What the exercise asks = In the entries that follow, how many lines contain the word "Eficienta"? Answer with the number only.

================

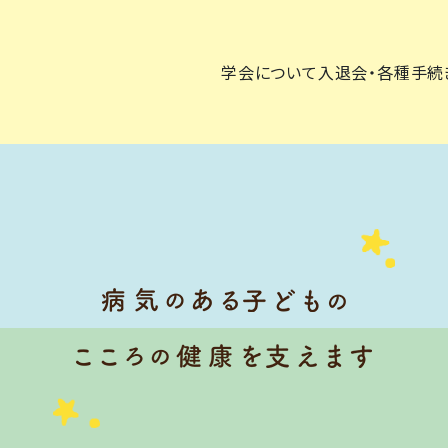
学会について
入退会・各種手続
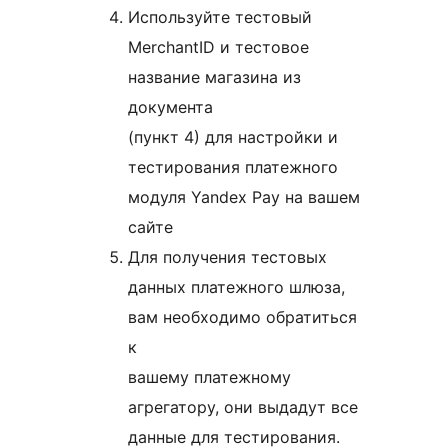
Используйте тестовый
MerchantID и тестовое
название магазина из
документа
(пункт 4) для настройки и
тестирования платежного
модуля Yandex Pay на вашем
сайте
Для получения тестовых
данных платежного шлюза,
вам необходимо обратиться
к
вашему платежному
агрегатору, они выдадут все
данные для тестирования.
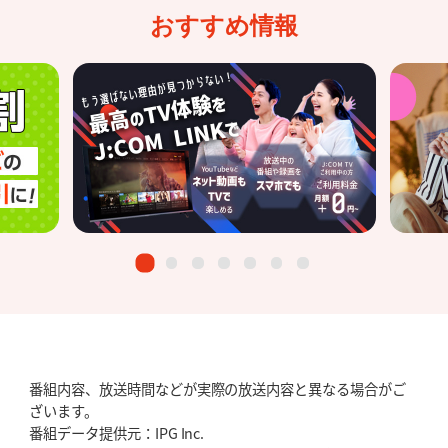
おすすめ情報
番組内容、放送時間などが実際の放送内容と異なる場合がご
ざいます。
番組データ提供元：IPG Inc.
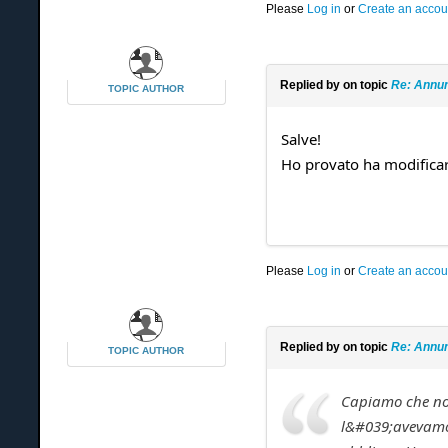
Please
Log in
or
Create an accou
Replied by
on topic
Re: Annun
TOPIC AUTHOR
Salve!
Ho provato ha modificare
Please
Log in
or
Create an accou
Replied by
on topic
Re: Annun
TOPIC AUTHOR
Capiamo che non
l&#039;avevamo 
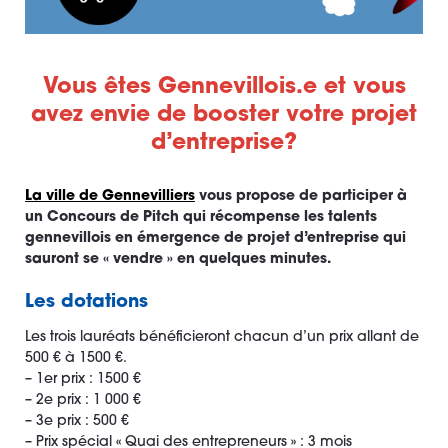
Vous êtes Gennevillois.e et vous
avez envie de booster votre projet
d’entreprise?
La ville de Gennevilliers
vous propose de participer à
un Concours de Pitch qui récompense les talents
gennevillois en émergence de projet d’entreprise qui
sauront se « vendre » en quelques minutes.
Les dotations
Les trois lauréats bénéficieront chacun d’un prix allant de
500 € à 1500 €.
– 1er prix : 1500 €
– 2e prix : 1 000 €
– 3e prix : 500 €
– Prix spécial « Quai des entrepreneurs » : 3 mois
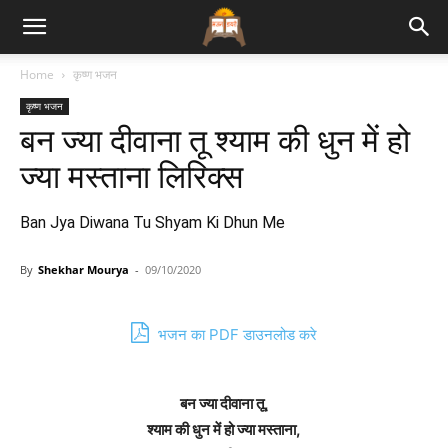
Bhajan
Home
कृष्ण भजन
कृष्ण भजन
Lyrics
बन ज्या दीवाना तू श्याम की धुन में हो
ज्या मस्ताना लिरिक्स
Ban Jya Diwana Tu Shyam Ki Dhun Me
By
Shekhar Mourya
-
09/10/2020
भजन का PDF डाउनलोड करे
बन ज्या दीवाना तू,
श्याम की धुन में हो ज्या मस्ताना,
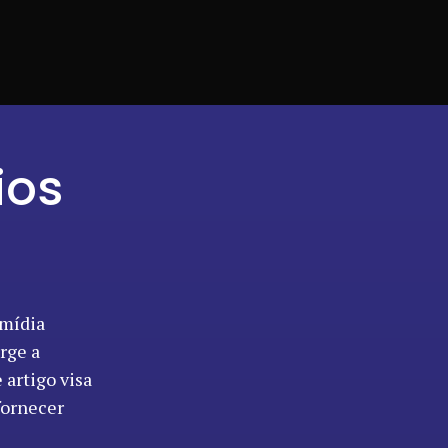
ios
 mídia
rge a
artigo visa
fornecer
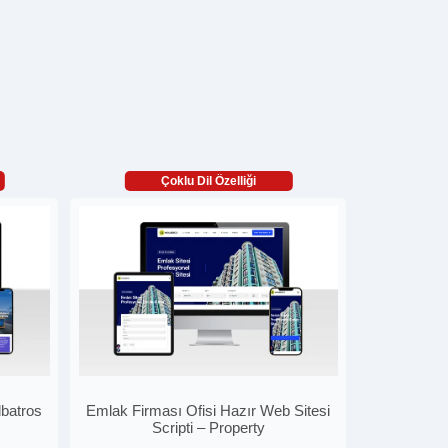
Çoklu Dil Özelliği
lbatros
Emlak Firması Ofisi Hazır Web Sitesi
Scripti – Property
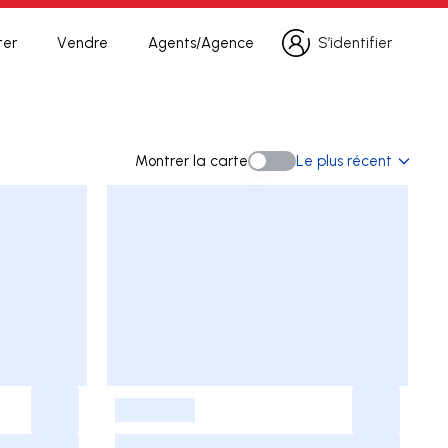
ter
Vendre
Agents/Agence
S’identifier
S’identifier
herche
Montrer la carte
Le plus récent
Montrer la carte
-
-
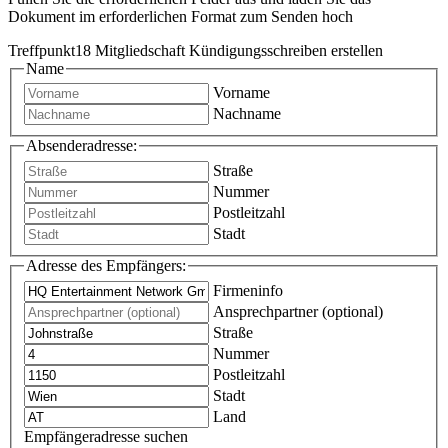
Dokument im erforderlichen Format zum Senden hoch
Treffpunkt18 Mitgliedschaft Kündigungsschreiben erstellen
Name
Vorname
Nachname
Absenderadresse:
Straße
Nummer
Postleitzahl
Stadt
Adresse des Empfängers:
Firmeninfo
Ansprechpartner (optional)
Straße
Nummer
Postleitzahl
Stadt
Land
Empfängeradresse suchen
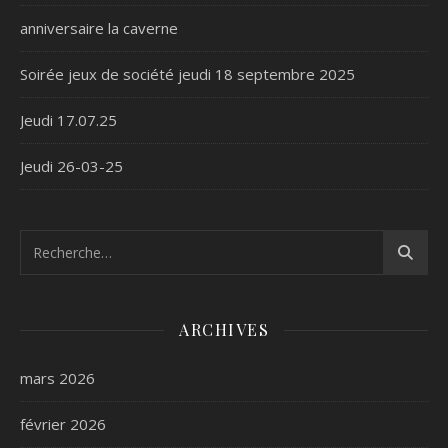
anniversaire la caverne
Soirée jeux de société jeudi 18 septembre 2025
Jeudi 17.07.25
Jeudi 26-03-25
ARCHIVES
mars 2026
février 2026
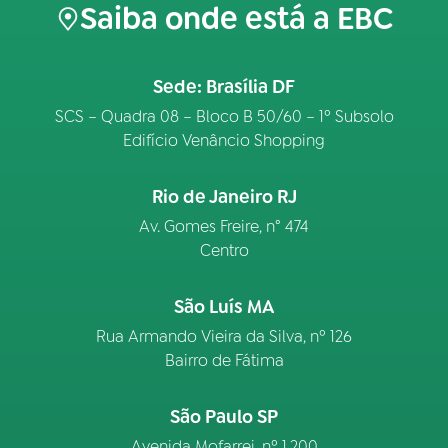
Saiba onde está a EBC
Sede: Brasília DF
SCS – Quadra 08 – Bloco B 50/60 – 1º Subsolo
Edifício Venâncio Shopping
Rio de Janeiro RJ
Av. Gomes Freire, n° 474
Centro
São Luís MA
Rua Armando Vieira da Silva, nº 126
Bairro de Fátima
São Paulo SP
Avenida Mofarrej, nº 1.200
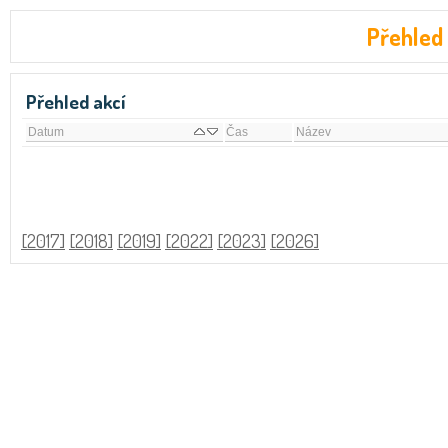
Přehled
Přehled akcí
Datum
Čas
Název
[2017]
[2018]
[2019]
[2022]
[2023]
[2026]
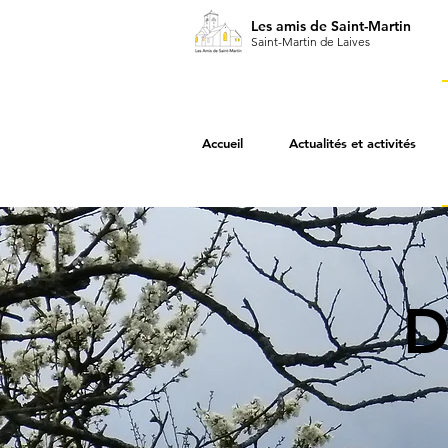
Les amis de Saint-Martin
Saint-Martin de Laives
Accueil
Actualités et activités
D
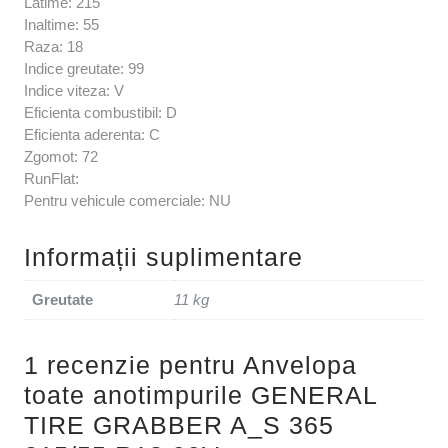
Latime: 215
Inaltime: 55
Raza: 18
Indice greutate: 99
Indice viteza: V
Eficienta combustibil: D
Eficienta aderenta: C
Zgomot: 72
RunFlat:
Pentru vehicule comerciale: NU
Informații suplimentare
Greutate
11 kg
1 recenzie pentru
Anvelopa
toate anotimpurile GENERAL
TIRE GRABBER A_S 365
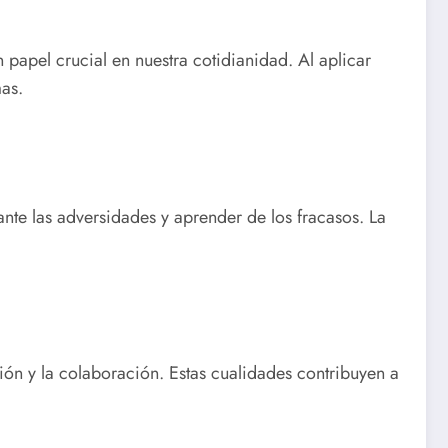
 papel crucial en nuestra cotidianidad. Al aplicar
mas.
nte las adversidades y aprender de los fracasos. La
ión y la colaboración. Estas cualidades contribuyen a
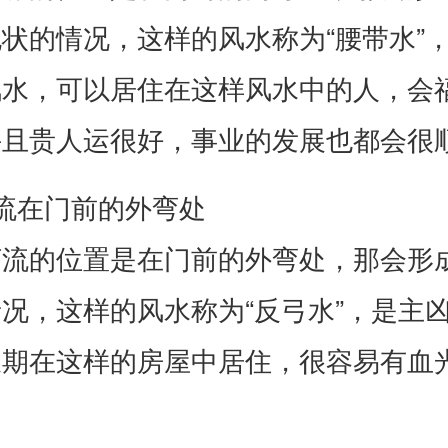
状的情况，这样的风水称为“腰带水”
风水，可以居住在这样风水中的人，会
并且贵人运很好，事业的发展也都会很
流在门前的外弯处
河流的位置是在门前的外弯处，那会形
况，这样的风水称为“反弓水”，是主
长期在这样的房屋中居住，很容易有血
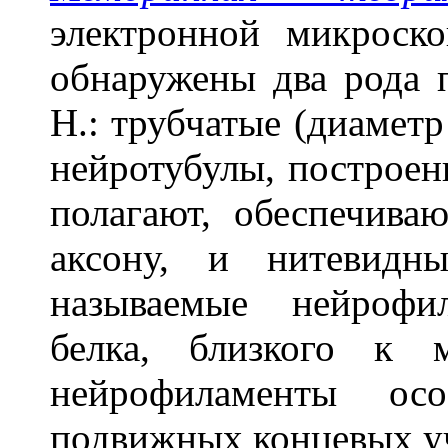
электронной микроск
обнаружены два рода 
Н.: трубчатые (диаме
нейротубулы, построенн
полагают, обеспечива
аксону, и нитевид
называемые нейрофи
белка, близкого к 
нейрофиламенты ос
подвижных концевых уч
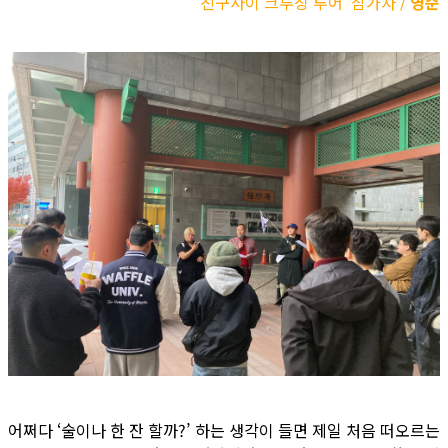
‘친구사이 크루징 투어’ 참가자 /
영준
어쩌다 ‘술이나 한 잔 할까?’ 하는 생각이 들면 제일 처음 떠오르는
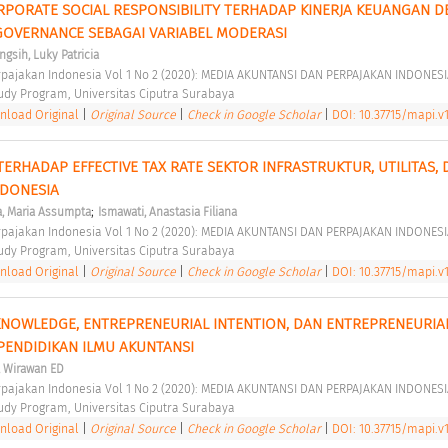
ORATE SOCIAL RESPONSIBILITY TERHADAP KINERJA KEUANGAN D
OVERNANCE SEBAGAI VARIABEL MODERASI 
ngsih, Luky Patricia
rpajakan Indonesia Vol 1 No 2 (2020): MEDIA AKUNTANSI DAN PERPAJAKAN INDONESI
udy Program, Universitas Ciputra Surabaya 
load Original
|
Original Source
|
Check in Google Scholar
|
DOI: 10.37715/mapi.v1
ERHADAP EFFECTIVE TAX RATE SEKTOR INFRASTRUKTUR, UTILITAS, 
NDONESIA 
;
a, Maria Assumpta
Ismawati, Anastasia Filiana
rpajakan Indonesia Vol 1 No 2 (2020): MEDIA AKUNTANSI DAN PERPAJAKAN INDONESI
udy Program, Universitas Ciputra Surabaya 
load Original
|
Original Source
|
Check in Google Scholar
|
DOI: 10.37715/mapi.v1
NOWLEDGE, ENTREPRENEURIAL INTENTION, DAN ENTREPRENEURIAL
PENDIDIKAN ILMU AKUNTANSI 
, Wirawan ED
rpajakan Indonesia Vol 1 No 2 (2020): MEDIA AKUNTANSI DAN PERPAJAKAN INDONESI
udy Program, Universitas Ciputra Surabaya 
load Original
|
Original Source
|
Check in Google Scholar
|
DOI: 10.37715/mapi.v1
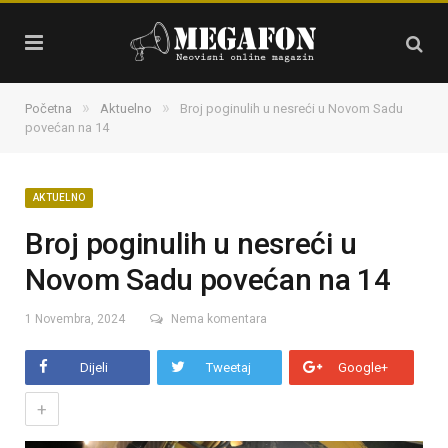
»
»
Početna
Aktuelno
Broj poginulih u nesreći u Novom Sadu
povećan na 14
AKTUELNO
Broj poginulih u nesreći u
Novom Sadu povećan na 14
1 Novembra, 2024
Nema komentara
Dijeli
Tweetaj
Google+
+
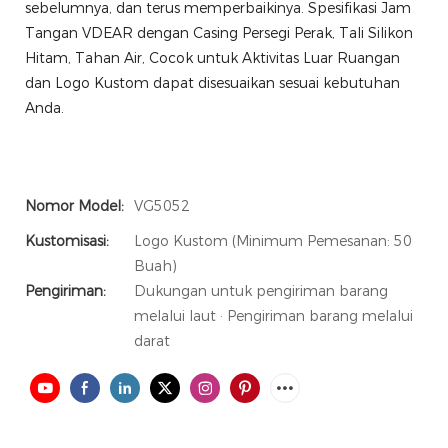
sebelumnya, dan terus memperbaikinya. Spesifikasi Jam
Tangan VDEAR dengan Casing Persegi Perak, Tali Silikon
Hitam, Tahan Air, Cocok untuk Aktivitas Luar Ruangan
dan Logo Kustom dapat disesuaikan sesuai kebutuhan
Anda.
Nomor Model:
VG5052
Kustomisasi:
Logo Kustom (Minimum Pemesanan: 50
Buah)
Pengiriman:
Dukungan untuk pengiriman barang
melalui laut · Pengiriman barang melalui
darat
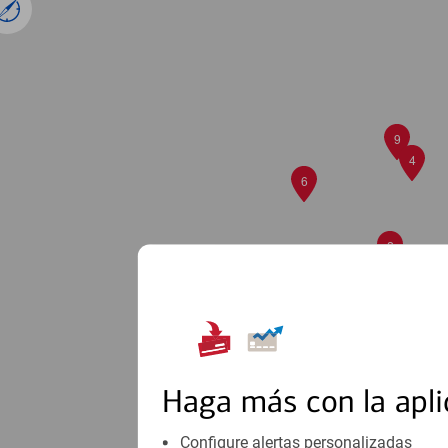
9
4
6
2
Haga más con la apli
Configure alertas personalizadas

================

Written reply = 2